Other factors to consider
While hair texture and scalp type are essential considerations, Dr Wong points out that additional factors can influence how often you should wash your hair. If you lead an active lifestyle, exercise frequently, or perspire heavily, you may need to wash your hair more frequently to maintain a healthy scalp. Sweat can lead to scalp irritation and inflammation, making regular cleansing essential. On the other hand, Kei explains that some people may not need to wash their hair as frequently due to their hairstyle and lifestyle. For example, if they are constantly in an air-conditioned environment and do not perspire – and that’s acceptable as long as it doesn’t cause any scalp irritation.
Take note of these hair washing techniques
According to Dr Wong, the technique you use to wash your hair can indeed affect your hair washing frequency. For the best results, use lukewarm to warm water during washing, as cold water can cause sebum and oil from shampoo to harden on the scalp, potentially clogging hair follicles.

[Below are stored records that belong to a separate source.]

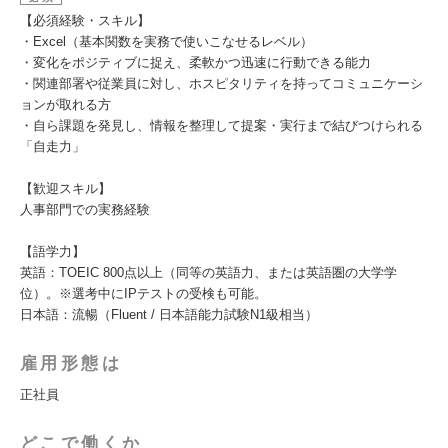
【必須経験・スキル】
・Excel（基本関数を実務で使いこなせるレベル）
・変化をポジティブに捉え、柔軟かつ迅速に行動できる能力
・関連部署や従業員に対し、ホスピタリティを持ってコミュニケーシ
ョンが取れる方
・自ら課題を発見し、情報を整理して提案・実行まで結びつけられる
「自走力」
【歓迎スキル】
人事部門での実務経験
【語学力】
英語：TOEIC 800点以上（同等の英語力、または英語圏の大学学
位）。※選考中にIPテストの受検も可能。
日本語：流暢（Fluent / 日本語能力試験N1級相当）
雇用形態は
正社員
どこで働くか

Dr Wong believes that you should shampoo and rinse multiple times according to how dirty or oily your hair and scalp is. Ordinarily, shampoo and rinse twice to properly cleanse hair of oil, sweat and dirt. But if you use hair products, you should shampoo and rinse three to four times in a single wash to cleanse properly.
Additionally, both Dr Wong and Kei agree that you should avoid the use of foreign objects like brushes or shampoo brushes to scrub your scalp when wet, as wet hair is more susceptible to breakage and damage. Instead, use your fingertips gently to massage the scalp, promoting healthy circulation without risking hair breakage.

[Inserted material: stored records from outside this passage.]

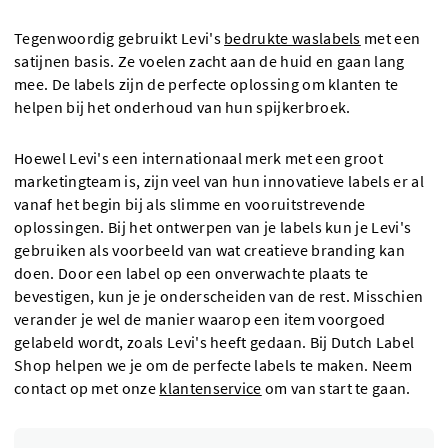
Tegenwoordig gebruikt Levi's
bedrukte waslabels
met een
satijnen basis. Ze voelen zacht aan de huid en gaan lang
mee. De labels zijn de perfecte oplossing om klanten te
helpen bij het onderhoud van hun spijkerbroek.
Hoewel Levi's een internationaal merk met een groot
marketingteam is, zijn veel van hun innovatieve labels er al
vanaf het begin bij als slimme en vooruitstrevende
oplossingen. Bij het ontwerpen van je labels kun je Levi's
gebruiken als voorbeeld van wat creatieve branding kan
doen. Door een label op een onverwachte plaats te
bevestigen, kun je je onderscheiden van de rest. Misschien
verander je wel de manier waarop een item voorgoed
gelabeld wordt, zoals Levi's heeft gedaan. Bij Dutch Label
Shop helpen we je om de perfecte labels te maken. Neem
contact op met onze
klantenservice
om van start te gaan.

Resetting your hair washing routine
If you’ve been washing your hair too often and want to re-establish the best frequency for your hair and scalp, there’s no need to make significant changes. Simply switch to washing either once daily or when your hair and scalp is either oily and/or dirty.
Be sure to use a pH-balanced shampoo without oil or silicone content. During the adjustment period, your scalp may produce more or less oil, resulting in temporary dryness or oiliness, but this will typically normalise within two to three weeks.